■ DATA SUPPLIED:
•••
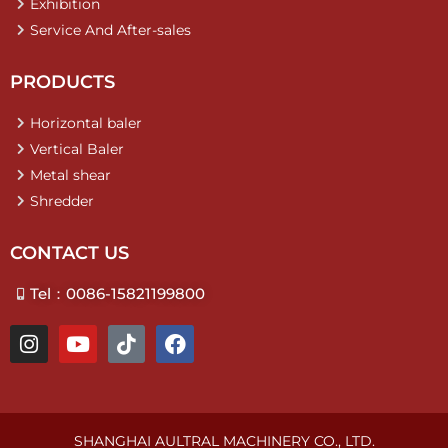
Exhibition
Service And After-sales
PRODUCTS
Horizontal baler
Vertical Baler
Metal shear
Shredder
CONTACT US
Tel：0086-15821199800
I
Y
T
F
n
o
i
a
s
u
k
c
t
t
t
e
a
u
o
b
g
b
k
o
SHANGHAI AULTRAL MACHINERY CO., LTD.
•••
Word for word, give the entries above again, with no images included.

■ RESPONSE TO THE TASK:
Exhibition
Service And After-sales
PRODUCTS
Horizontal baler
Vertical Baler
Metal shear
Shredder
CONTACT US
Tel：0086-15821199800
I
Y
T
F
n
o
i
a
s
u
k
c
t
t
t
e
a
u
o
b
g
b
k
o
SHANGHAI AULTRAL MACHINERY CO., LTD.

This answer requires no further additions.